# Takheave 31 and Takheave 32 ??



## seapirate555 (Jul 14, 2010)

Hello all fellow-sailors,

I have a few questions about the following.

When the disaster of the Herald of Free Enterprise occurs, during the salvage they used special barges
with pulling winches. The whole "pulling-barge" 
consists of an ingenius system of pulleys and 
block-systems.

I believe the names of the two barges was Takheave 31 and Takheave 32, but I'm not sure about that.

Does anyone have more information about this ? Maybe some pictures as well ?

Thanks in advance.

Johan vd Slik


----------



## Don Matheson (Mar 13, 2007)

Johan Here is a website which has some details from the salvage company Scaldis who were involved in the lifting of the Herald of Free Enterprise.
They tell you how it was done as Scaldis were involved with Smit in the operation, I believe Takheave are Smits.

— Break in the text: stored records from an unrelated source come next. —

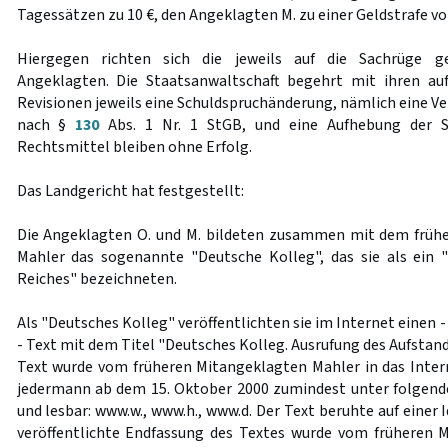
Tagessätzen zu 10 €, den Angeklagten M. zu einer Geldstrafe vo
Hiergegen richten sich die jeweils auf die Sachrüge g
Angeklagten. Die Staatsanwaltschaft begehrt mit ihren au
Revisionen jeweils eine Schuldspruchänderung, nämlich eine V
nach §
130
Abs. 1 Nr. 1 StGB, und eine Aufhebung der St
Rechtsmittel bleiben ohne Erfolg.
Das Landgericht hat festgestellt:
Die Angeklagten O. und M. bildeten zusammen mit dem früh
Mahler das sogenannte "Deutsche Kolleg", das sie als ein
Reiches" bezeichneten.
Als "Deutsches Kolleg" veröffentlichten sie im Internet einen 
- Text mit dem Titel "Deutsches Kolleg. Ausrufung des Aufstand
Text wurde vom früheren Mitangeklagten Mahler in das Intern
jedermann ab dem 15. Oktober 2000 zumindest unter folgend
und lesbar: www.w., www.h., www.d. Der Text beruhte auf einer 
veröffentlichte Endfassung des Textes wurde vom früheren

http://www.gentlemedia.nl/scaldis/salvage.htm 

gives you some photos and if you read their website it has some good photos of how this is done.

Don


----------



## seapirate555 (Jul 14, 2010)

Thanks Don, this will help a lot !


----------



## seapirate555 (Jul 14, 2010)

*Picture and shot video footage Takheave 31*

Hello,

Last day I found a picture of the Takheave 31 and I even found a short video footage of the salvage of the Herald of Free Enterprise.
You see the appearance of the Takheave 31 passing by right at the beginning of this video.

And here is the link of the short video.
http://www.123video.nl/playvideos.asp?MovieID=710420


Johan van der Slik


----------



## Billieboy (May 18, 2009)

I and the Missus were at sea on the Olau ferry coming back to Vlissingen the night the Herad sank. The two taklifts are identical sheerlegs SWT about 400T each.


----------



## tugdoc (Sep 17, 2005)

Hi,
The hydraulic pulley system used on Takheave 31 / 32 was devised for the salvage of the wreck of the Betelgeuze - termed the Salvage of the Century. The film on this salvage shows extensively how the spread was made up.
Job (TugDoc)


----------



## seapirate555 (Jul 14, 2010)

Takheave 32 under tow by Smit-Lloyd 11.
Source: http://www.smit-lloyd.com (Dutch language)


----------